⌨️CODE: Source Code vs Binary Code

Source code refers to human-readable code written in a programming language, while binary code is machine-readable code that consists of zeros and ones.

Machines Talks
2 min readApr 19, 2023

Source-Code: is the collection of instructions and statements that a programmer creates in a computer programming language. The source code then converted into machine code by compiler.

Declarations, instructions, functions, loops, and other statements that instruct the program on how to run are all included in source code.

Programs may include one or more source code text files, which can be saved on a computer’s hard disk, stored in a database, or save in code snippet online source control management system like GitHub e.g. Example Code Snippet

Binary-Code: Binary uses a pattern of ones and zeroes to represent numbers in its base-2 number system. Computers could represent numbers in binary code by connecting switches in series.
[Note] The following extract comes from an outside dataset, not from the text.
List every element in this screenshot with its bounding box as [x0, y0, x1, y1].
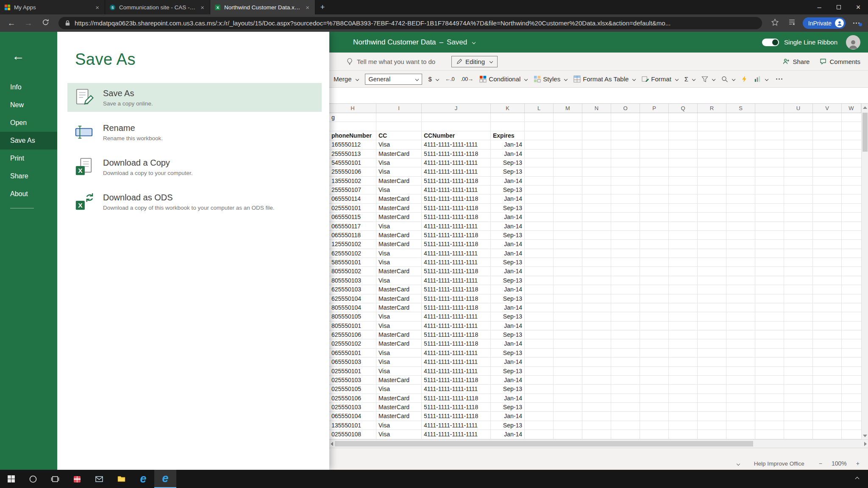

Early computer systems had mechanical switches that turned on to represent 1, and turned off to represent 0.

Inside the CPU and RAM, modern computers continue to use binary code in the form of digital ones and zeroes.

A digital one or zero is simply an electrical signal that’s either turned on or turned off inside of a hardware device like a CPU, which can hold and calculate many millions of binary numbers.

Eight “bits,” make up a “byte,” which is how binary numbers are represented. In an 8-bit binary integer, a bit is a discrete one or zero.